E.O. 12958: DECL: 02/13/2017
TAGS: PGOV PREL FI
SUBJECT: NIINISTO SEES A TOUGH ROAD FOR THE CONSERVATIVES

REF: HELSINKI 75

Classified By: POLCHIEF GREGORY THOME FOR REASONS 1.4 (B) AND (D)

C O N F I D E N T I A L SECTION 01 OF 02 HELSINKI 000094

SIPDIS

SIPDIS

E.O. 12958: DECL: 02/13/2017
TAGS: PGOV PREL FI
SUBJECT: NIINISTO SEES A TOUGH ROAD FOR THE CONSERVATIVES

REF: HELSINKI 75

Classified By: POLCHIEF GREGORY THOME FOR REASONS 1.4 (B) AND (D)

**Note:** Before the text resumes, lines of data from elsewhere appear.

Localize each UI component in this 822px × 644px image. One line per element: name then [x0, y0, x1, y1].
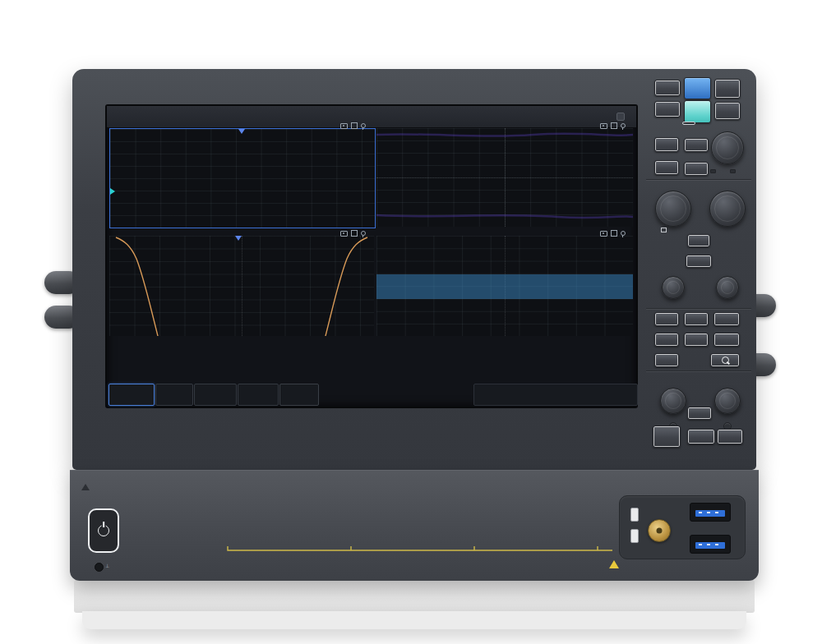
vertical-scale-knob[interactable] — [655, 191, 691, 227]
pane-toolbar — [600, 122, 626, 129]
trigger-level — [568, 391, 598, 398]
scope-body — [72, 69, 756, 470]
magnifier-icon — [722, 356, 729, 364]
pin-icon[interactable] — [621, 123, 626, 128]
navigate-button[interactable] — [687, 429, 715, 444]
search-button[interactable] — [710, 353, 740, 367]
status-cluster — [605, 113, 636, 121]
pane-eye-diagram[interactable] — [376, 128, 633, 227]
eye-descriptor[interactable] — [238, 384, 279, 406]
cal-output-slot — [630, 529, 639, 543]
pane-toolbar — [600, 230, 626, 237]
trigger-source — [568, 384, 598, 391]
camera-icon[interactable] — [340, 231, 348, 237]
channel-3-button[interactable] — [654, 333, 679, 347]
trigger-mode — [545, 391, 568, 398]
bus-indicator-icon[interactable] — [616, 113, 625, 121]
base-lip — [82, 611, 746, 629]
camera-icon[interactable] — [600, 231, 607, 237]
roll-button[interactable] — [687, 234, 710, 247]
clock-time — [598, 391, 630, 398]
measurement-table — [109, 338, 455, 382]
menu-bar — [107, 106, 636, 128]
trigger-setup-button[interactable] — [654, 137, 679, 152]
add-channel-box[interactable] — [279, 384, 319, 406]
footer-status[interactable] — [473, 384, 638, 406]
control-panel — [641, 69, 756, 470]
variable-label — [659, 228, 667, 233]
math-button[interactable] — [654, 353, 679, 367]
clock-date — [598, 398, 630, 405]
run-stop-button[interactable] — [714, 79, 741, 99]
cal-output-slot — [630, 508, 639, 522]
divider — [646, 308, 751, 309]
trigger-level-knob[interactable] — [711, 131, 744, 164]
trigger-single-button[interactable] — [684, 162, 709, 176]
trigger-position-marker[interactable] — [238, 129, 245, 134]
trigger-auto-button[interactable] — [654, 160, 679, 175]
horizontal-position-knob[interactable] — [716, 276, 739, 299]
save-button[interactable] — [654, 80, 681, 96]
pin-icon[interactable] — [621, 231, 626, 236]
trigd-led — [730, 169, 736, 173]
trigger-type — [545, 398, 568, 405]
auto-setup-button[interactable] — [684, 77, 711, 99]
trigger-section-label — [682, 122, 695, 125]
fullscreen-icon[interactable] — [611, 122, 617, 129]
input-warning — [609, 560, 623, 568]
pane-bathtub-curve[interactable] — [109, 236, 374, 336]
measure-button[interactable] — [686, 255, 712, 268]
channel-level-marker — [110, 188, 115, 195]
pin-icon[interactable] — [361, 231, 366, 236]
pin-icon[interactable] — [361, 123, 366, 128]
pane-toolbar — [340, 122, 366, 129]
usb-port — [690, 535, 731, 554]
trigger-position-marker[interactable] — [235, 236, 242, 241]
ready-led — [710, 169, 716, 173]
channel-1-button[interactable] — [654, 312, 679, 326]
timebase-points — [476, 398, 502, 405]
timebase-delay — [476, 391, 502, 398]
function-descriptor-f1[interactable] — [155, 384, 193, 406]
aux-connector-panel — [619, 495, 746, 559]
channel-4-button[interactable] — [684, 333, 709, 347]
trigger-normal-button[interactable] — [684, 138, 709, 152]
default-button[interactable] — [684, 100, 711, 123]
channel-descriptor-c3[interactable] — [109, 384, 155, 406]
universal-a-knob[interactable] — [660, 388, 686, 414]
camera-icon[interactable] — [600, 123, 607, 129]
function-descriptor-f3[interactable] — [194, 384, 237, 406]
ref-button[interactable] — [713, 312, 740, 326]
timebase-label — [476, 384, 502, 391]
adjust-b-knob[interactable] — [714, 388, 741, 414]
pane-jitter-track[interactable] — [376, 236, 633, 336]
base — [74, 580, 755, 613]
pane-channel-waveform[interactable] — [109, 128, 376, 228]
connector-panel: ⊥ — [70, 470, 759, 581]
esd-warning-icon — [609, 560, 619, 568]
sample-rate — [502, 398, 545, 405]
vertical-position-knob[interactable] — [662, 276, 685, 299]
memory-button[interactable] — [713, 333, 740, 347]
clear-sweeps-button[interactable] — [714, 102, 741, 120]
trigger-label — [545, 384, 568, 391]
oscilloscope: ⊥ — [0, 0, 822, 644]
trigger-slope — [568, 398, 598, 405]
user-button[interactable] — [717, 429, 743, 444]
fullscreen-icon[interactable] — [351, 122, 358, 129]
fullscreen-icon[interactable] — [351, 230, 358, 237]
camera-icon[interactable] — [340, 123, 348, 129]
timebase-scale — [502, 391, 545, 398]
usb-port — [690, 503, 731, 522]
divider — [646, 179, 751, 180]
sma-connector — [648, 519, 671, 542]
pane-toolbar — [340, 230, 366, 237]
display-persist-button[interactable] — [653, 426, 681, 448]
divider — [646, 370, 751, 371]
channel-2-button[interactable] — [684, 312, 709, 326]
horizontal-scale-knob[interactable] — [709, 191, 746, 227]
fullscreen-icon[interactable] — [611, 230, 617, 237]
touch-button[interactable] — [654, 101, 681, 117]
screen[interactable] — [105, 104, 638, 408]
cursors-button[interactable] — [687, 407, 712, 420]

1. (SBU) SUMMARY: The Conservative Party's (CONS) most
popular candidate, Sauli Niinisto, told the Ambassador
that CONS is likely to remain in opposition following
the March parliamentary election. The Finnish Center
Party (CEN) will win, he suggested, but the Social
Democrats (SDP) -- even if they finish second -- are so
entrenched in government that they can still operate as
the power behind the throne. Niinisto downplayed
widespread speculation that his return to domestic
politics has caused a power struggle in his own party,
alluding frequently to Chairman Katainen's clear
leadership role. Niinisto's entry into the race has
been the Conservatives' brightest hope this election
season, and his sober assessment of their chances may be
the best indicator that a CEN/SDP governing coalition is
likely to continue after the March contests. END
SUMMARY.

Slim Chances for the Conservatives
--------------

2. (U) Ambassador Ware hosted Sauli Niinisto for lunch
Feb. 12. Niinisto has clearly emerged as the
Conservative's leading contender and best hope for the
upcoming March parliamentary election. A former Finance
Minister, EU Central Banker and near-winner in last
year's presidential election, Niinisto's entry into the
election has buoyed CONS and added momentum to its
campaign (reftel).


3. (SBU) Despite his wide popularity in Finland and his
reputation as an outstanding campaigner, Niinisto was
sober in his assessment of the Conservatives' chances to
return to government. In order to join the coalition,
CONS would have to "beat the SDP and come in second," he
said. Even if CONS were to gain several seats at the
SDP's expense, it would be very difficult politically
for the Center Party to "reach around the Social
Democrats" and choose CONS as its governing partner if
the SDP held on to second place. Niinisto strongly
suggested that the Center Party is likely to win, based
both on the public's general satisfaction with the
current CEN-SDP coalition as well as on the strength of
the enormously popular CEN Prime Minister, Matti

Vanhanen. Indeed, he acknowledged, economic times have
been good and the current cabinet has performed well,
making it hard for CONS, as the largest opposition
party, to mount a convincing campaign.

The SDP Still Calls the Shots
--------------

4. (C) But if CEN is the favorite, SDP is still the
kingmaker. Niinisto said that even if the Social
Democrats do not win outright, they enjoy such an
entrenched tradition of serving in government -- and of
pulling government's strings -- that, in effect, they
still call the shots. As an example, Niinisto noted
that following last year's presidential elections,
President Halonen scolded him for running a campaign
that was too tough and too personal. Her accusation
stunned Niinisto, not only because he nearly scored an
upset victory, but also because in his opinion the
campaign was tough but totally issue-based -- never
personal. In retrospect, he said, he concluded that the
President and the other SDP leaders are so accustomed to
being in power that a real challenge from any other
party is almost viewed as a lack of respect.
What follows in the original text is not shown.